Global M&A clawed its way back from the depths of 2023, as deal values rose modestly to $3.5 trillion despite persistent economic headwinds. The International Monetary Fund projects 3.2% global growth for 2024, a slight decline from 2023’s 3.3% but well below pre-pandemic levels. Persistent inflation and strict monetary policies, coupled with geopolitical unrest, continue to drag on the global economy – and dealmakers’ appetites along with it.
While the global economy is lackluster overall, there are bright spots. The U.S. economy, which is the world’s M&A engine, enjoyed surprisingly robust growth during 2024. Rising at an upwardly revised 2.7%, the U.S. GDP far exceeded other the advanced economies’ overall growth of 1.8%. With surprising strength in the U.S., we saw an increase in the combined value of M&A transactions, even if the volume of deals dropped.
DealPulse’s M&A database tracks publicly-announced U.S. deals over $25 million in value, harnessing both AI and attorneys to digest the granular deal points of each transaction to allow for comparisons across industries, specific deal terms, and both legal and financial advisors. This analysis focuses on deals announced during the calendar year.
While Healthcare had led the way in 2023, this year, Novo Holdings’ $16.5 billion acquisition of Catalent did not even break the top 3 deals of 2024, because it was dwarfed by transactions in financial institutions and technology. Capital One’s $35.3 billion deal to acquire Discover led the pack. Announced in February, the deal faced intense regulatory scrutiny as the 4th largest credit card company sought to acquire the 6th largest to create a giant trailing only Chase and American Express. The deal surmounted a key hurdle last month as the Office of the Delaware State Bank Commissioner approved the merger.

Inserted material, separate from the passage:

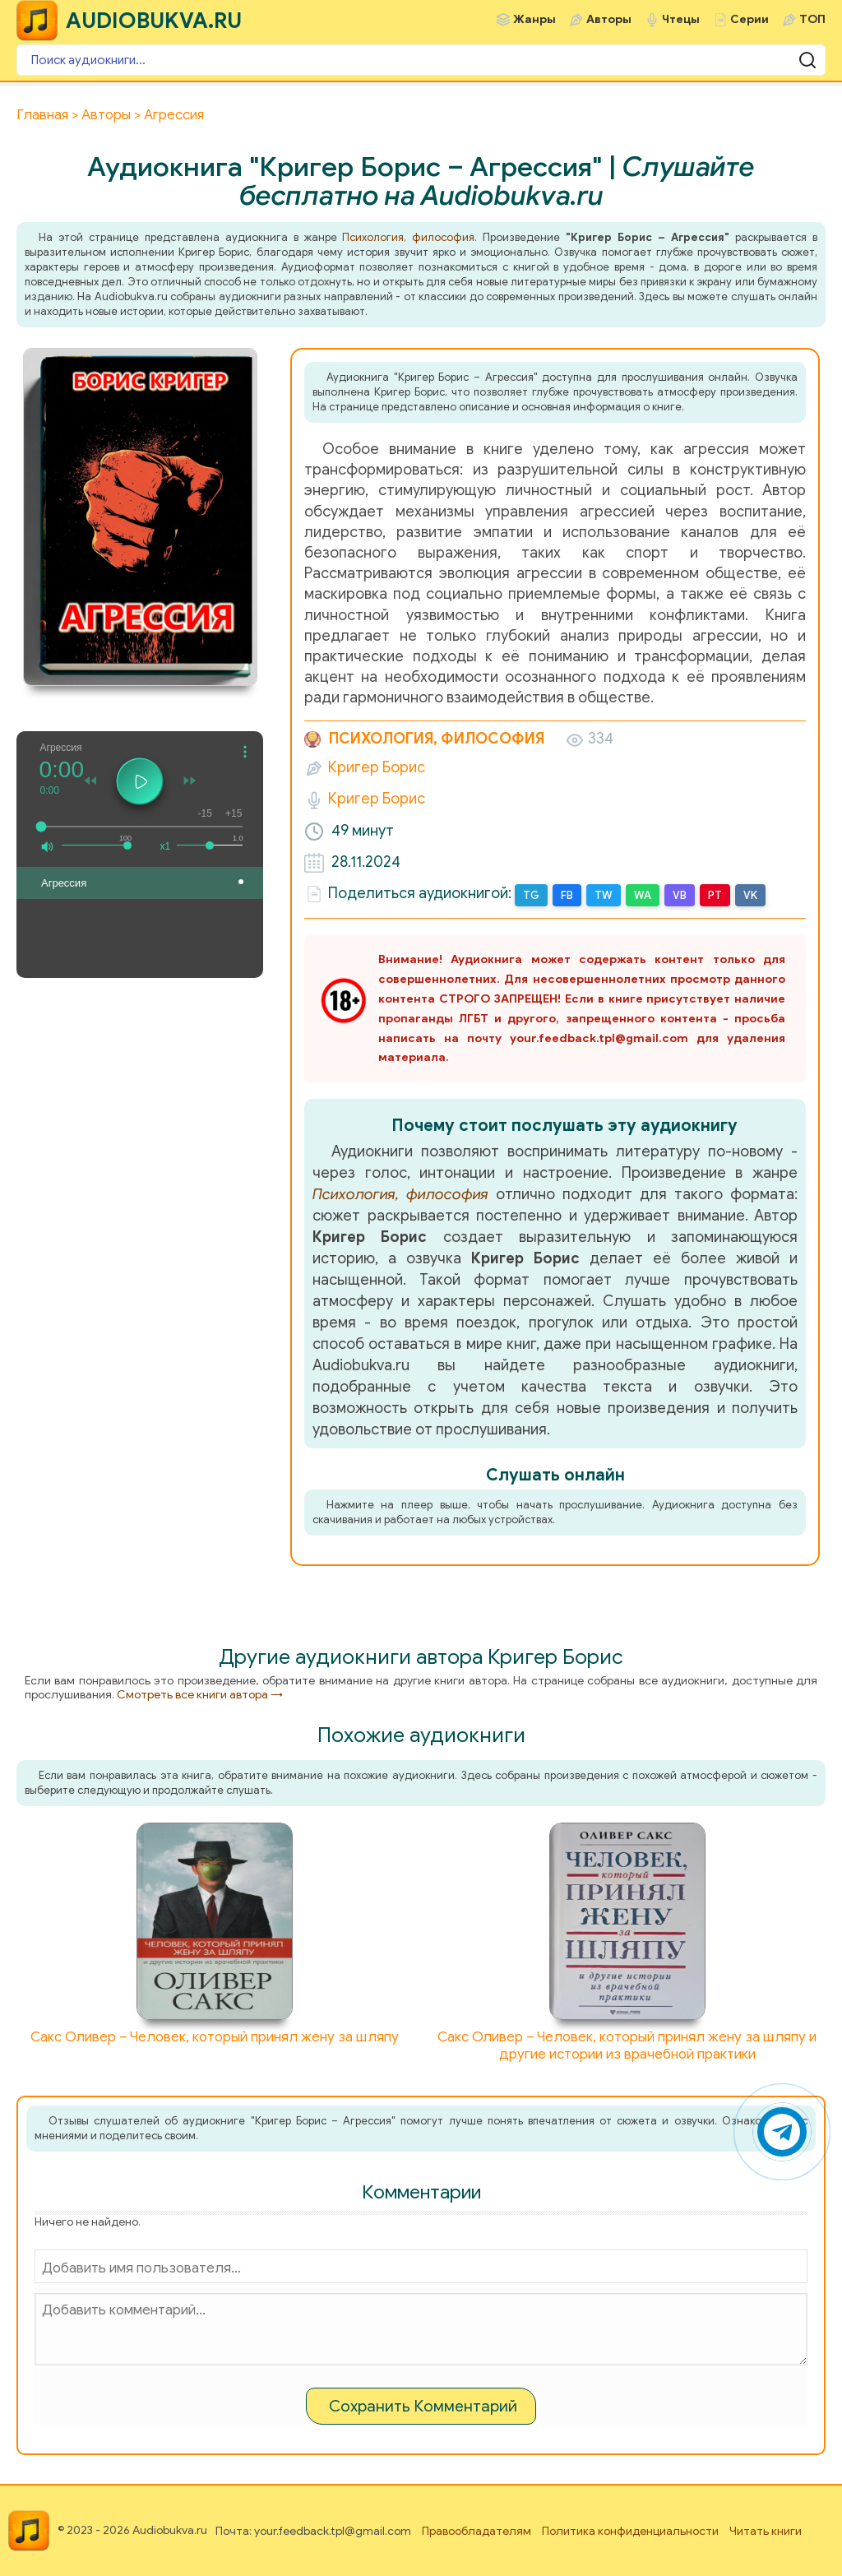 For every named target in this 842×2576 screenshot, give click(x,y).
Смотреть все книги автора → (200, 1695)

In second place, Semiconductor giant Synopsys announced its $35 billion acquisition of software maker Ansys, Inc. last January. This deal has likewise faced regulatory scrutiny, with pushback from the U.K. Competition and Markets Authority, but the companies expect to close the deal in 2025.
Rounding out the top 3 is the union of snacking giants Mars, Incorporated and Kellanova. Announced in August, the $34.9 billion merger will bring iconic brands M&Ms and Snickers together under the same umbrella as Pringles and Pop-Tarts. While prices at the grocery store have become a hot-button political issue, the parties do not anticipate fierce opposition from regulators.

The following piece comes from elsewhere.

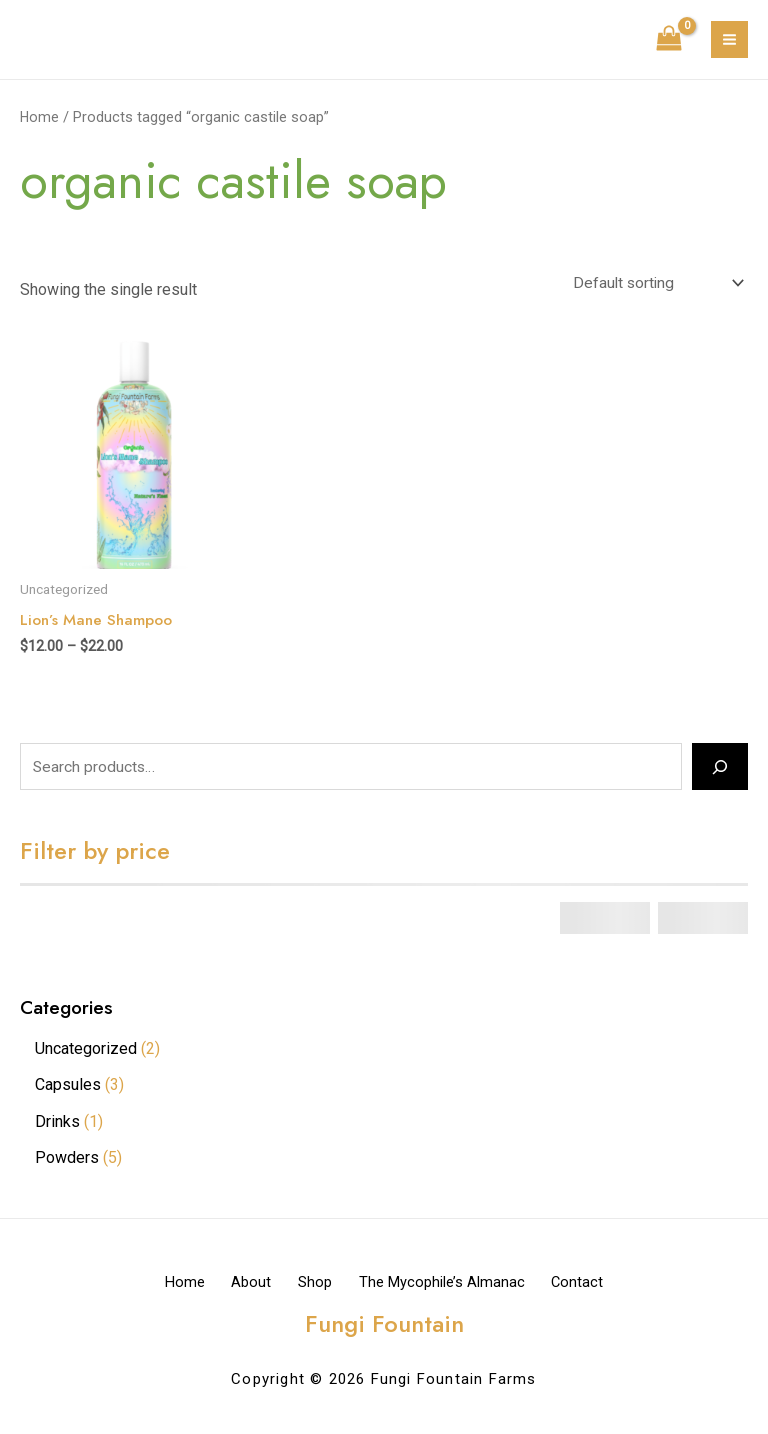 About (238, 1284)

While some analysts had high hopes for a strong resurgence in M&A during 2024, this column as more measured in its outlook for the year, predicting more modestly that these last 12 months would top the lows of 2023 while remaining a far cry from the boom of 2021. For 2025, we can expect M&A activity to gain momentum as interest rates moderate further and the Trump Administration adopts less hawkish anti-trust policies. Either way, we can expect more blockbuster deals to come in 2025.